Palindrome Partitioning II
20% Accepted
Given a string s, cut s into some substrings such that every substring is a palindrome.
Return the minimum cuts needed for a palindrome partitioning of s.
Have you met this question in a real interview? Yes
Example
For example, given s = "aab",
Return 1 since the palindrome partitioning ["aa","b"] could be produced using 1 cut.
Tags Expand
- Dynamic Programming
思路
- state: f[i]”前i”个字符组成的子字符串需要最少几次cut(最少能被分割为多少个字符串-1)

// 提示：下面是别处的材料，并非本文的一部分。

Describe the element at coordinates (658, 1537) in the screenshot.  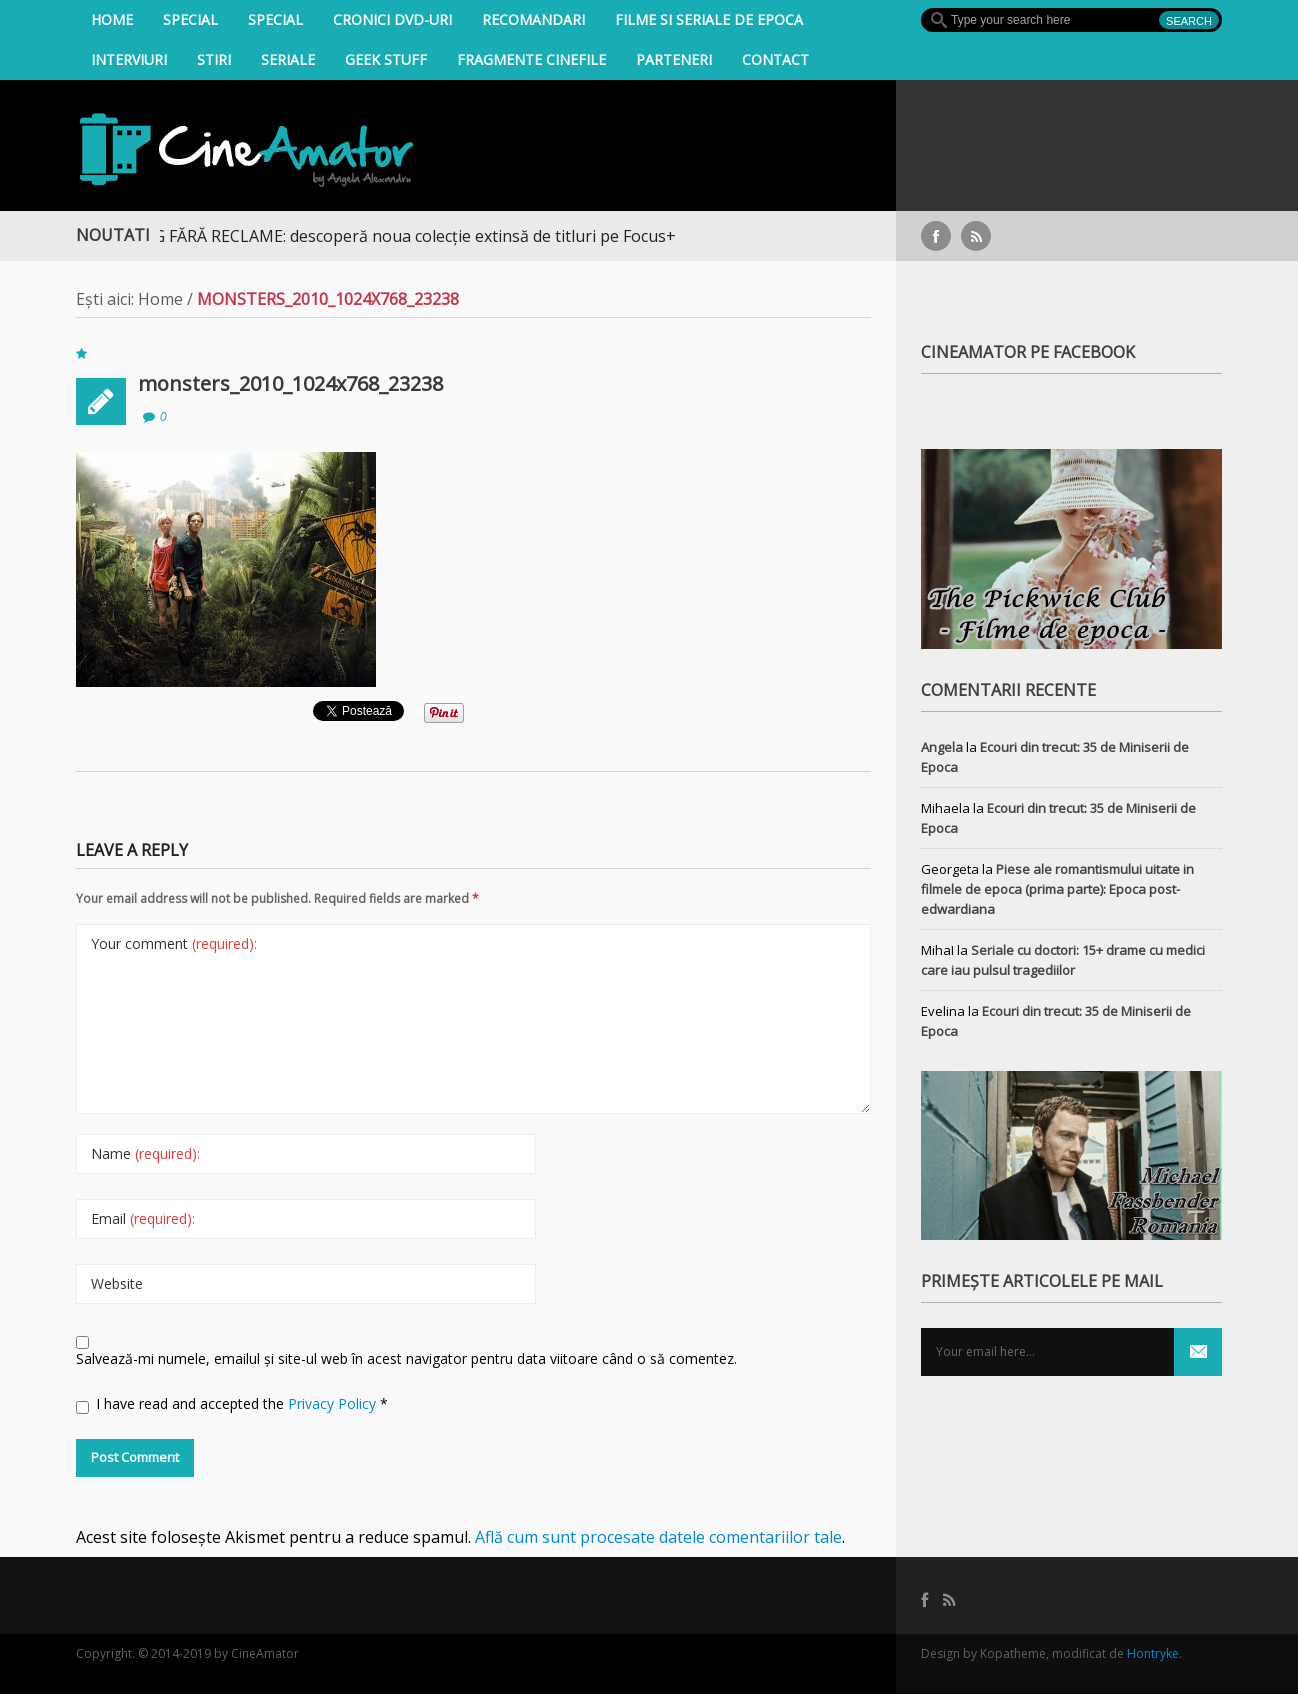 I see `Află cum sunt procesate datele comentariilor tale` at that location. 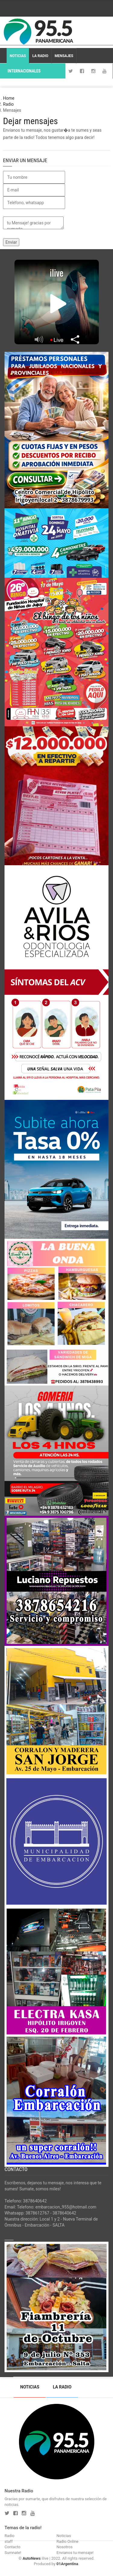  Describe the element at coordinates (8, 104) in the screenshot. I see `Radio` at that location. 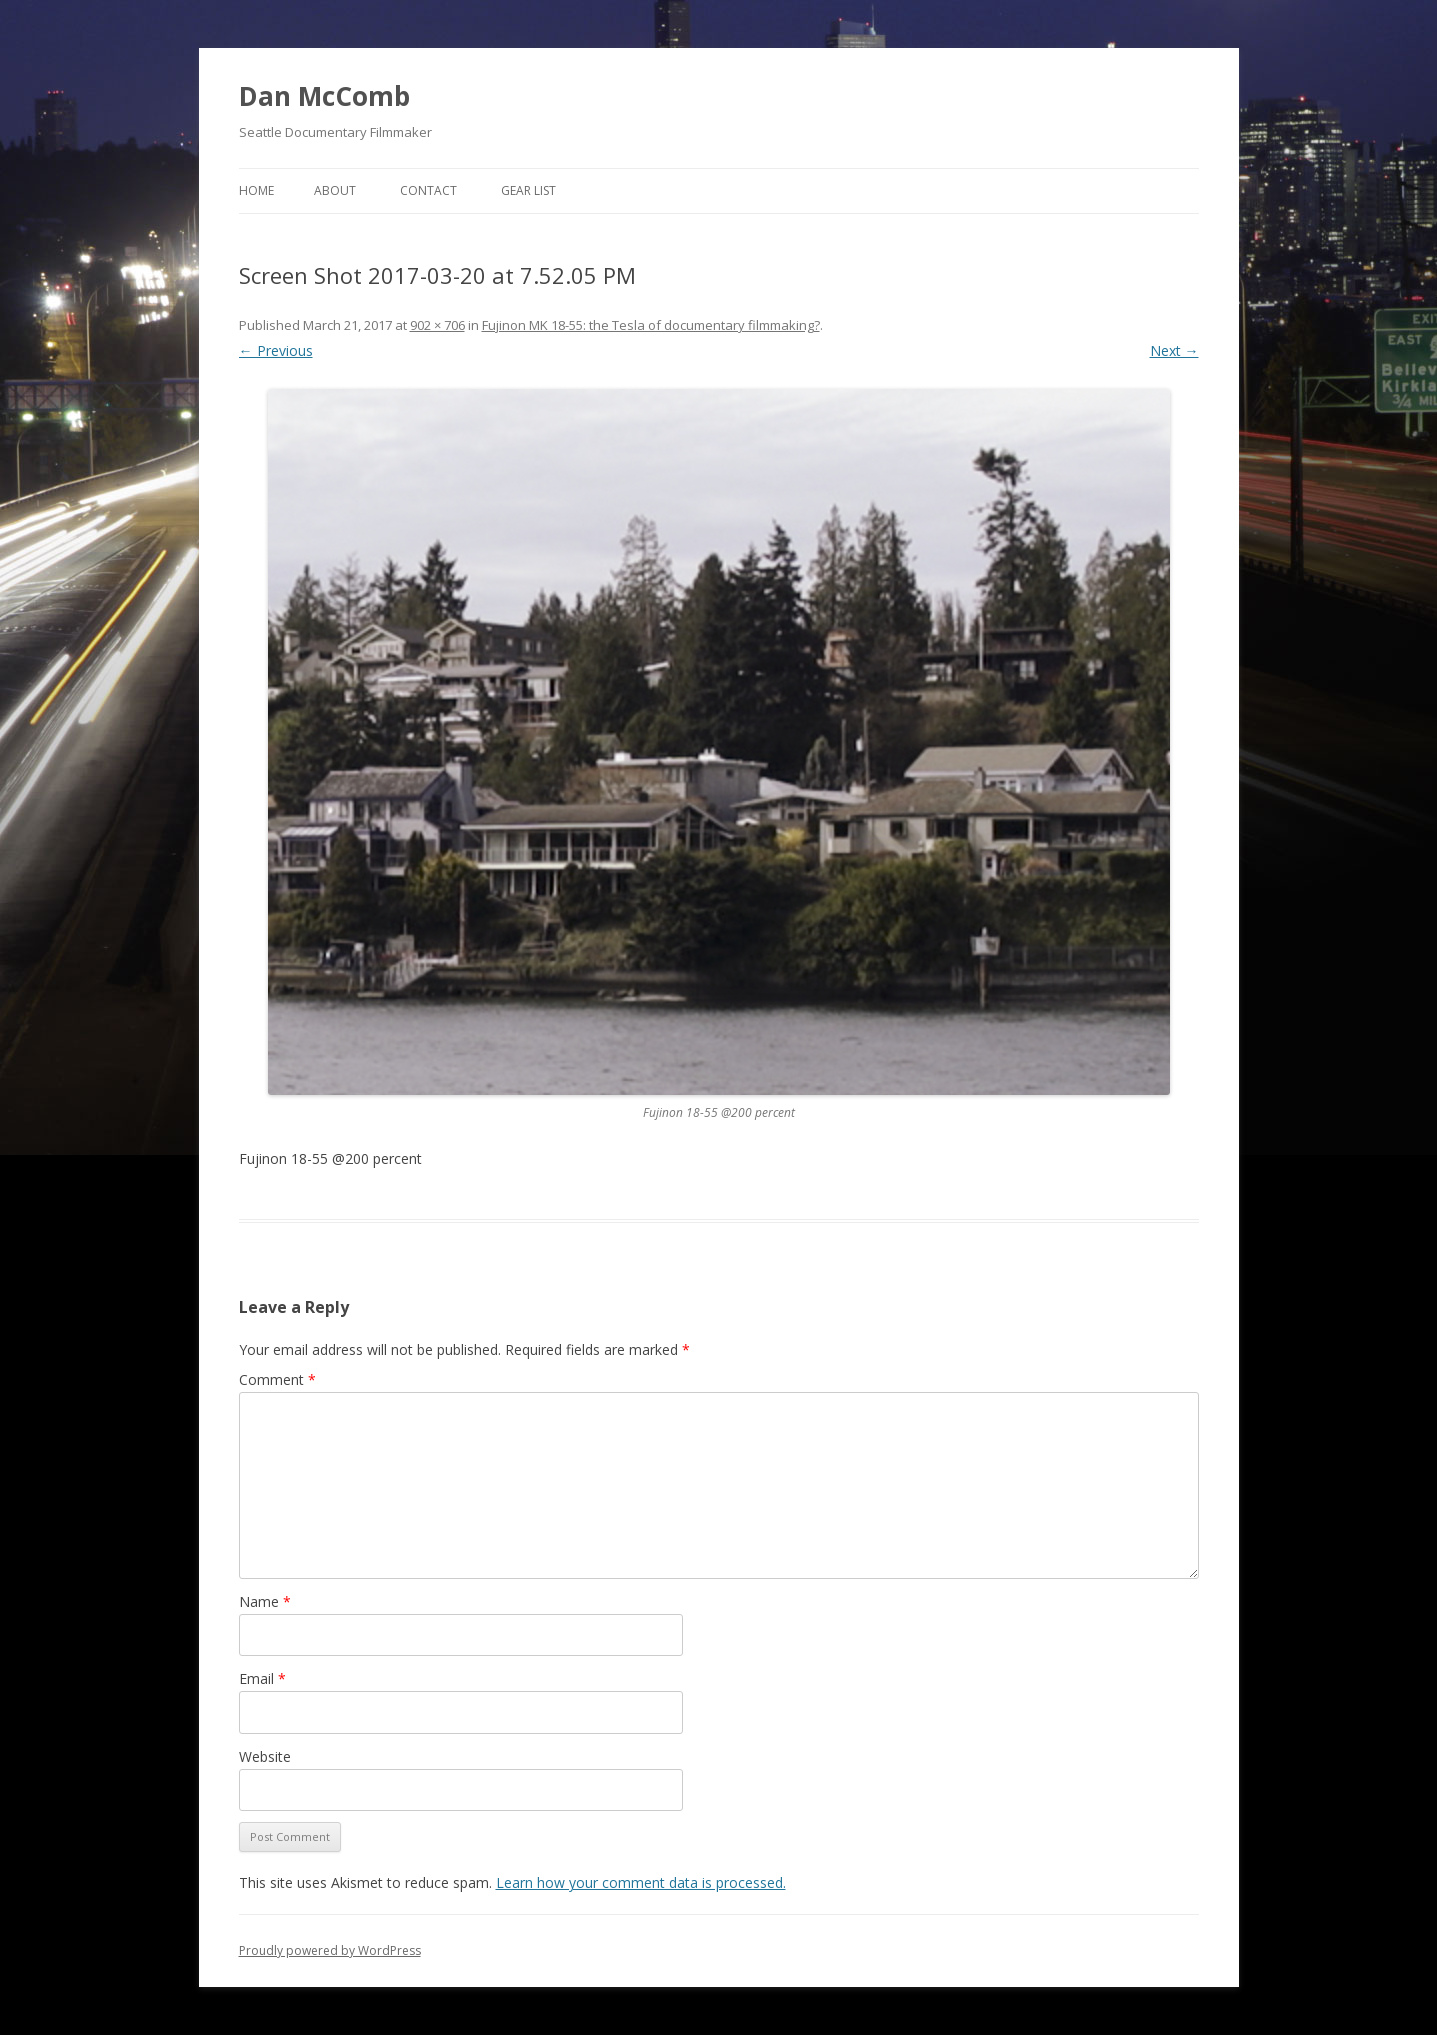 This screenshot has width=1437, height=2035. Describe the element at coordinates (437, 325) in the screenshot. I see `902 × 706` at that location.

- function: f[i] = MIN{f[j]+1}, j < i && j+1 ~ i这一 段是一个回文串
- intialize: f[i] = i - 1 (f[0] = -1)
- answer: f[s.length()]
- 见注释
public class Solution {
/**
* @param s a string
* @return an integer
*/
public int minCut(String s) {
// write your code here
if (s == null || s.length() == 0) {
return 0;
}
// preparation
boolean[][] result = getPalindrome(s);
// s.length() + 1
int[] step = new int[s.length() + 1];
// initialize
for (int i = 0; i <= s.length(); i++) {
step[i] = i -1;
}
//i <= s.length()
//result[j][i-1]
//Math.min(step[j] + 1, step[i]);
for (int i = 1; i <= s.length(); i++) {
for (int j = 0; j < i; j++) {
if (result[j][i-1]) { // i-1
/*
这里不能使用贪心思想,因为不一定是遇到的第一个最小
比如aba aba先遇到aba step = 1
但是abaaba不需要划分 step =0
有时候贪心容易出错,不如多做几步一点点找
*/
step[i] = Math.min(step[j] + 1, step[i]);
}
}
}
return step[s.length()];
}
//getPalindrome also use dynamic programming
//otherwise the whole program will need O(n3) time
//now it just use O(n2)
//this is called space dynamic programming
public boolean[][] getPalindrome(String s) {
int len = s.length();
boolean[][] result = new boolean[len][len];
//initialization 1
for (int i = 0; i < len; i++) {
result[i][i] = true;
}
//initialization 2
for (int i = 0; i < len - 1; i++) {
result[i][i + 1] = (s.charAt(i) == s.charAt(i + 1));
}
for (int length = 2; length < len; length++) {
for (int start = 0; start + length < len; start++) {
result[start][start + length] = result[start + 1][start + length - 1] && s.charAt(start) == s.charAt(start + length);
}
}
return result;
}
// private boolean isPalindrome(String s, int start, int end) {
// for (int i = start, j = end; i < j; i++, j--) {
// if (s.charAt(i) != s.charAt(j)) {
// return false;
// }
// }
// return true;
// }
};
后来写的,思路见注释
/*
dynamic programming
state:
dp[i], minCuts of first i char of s
function:
if (substring(i + 1, j + 1) isPalindrome)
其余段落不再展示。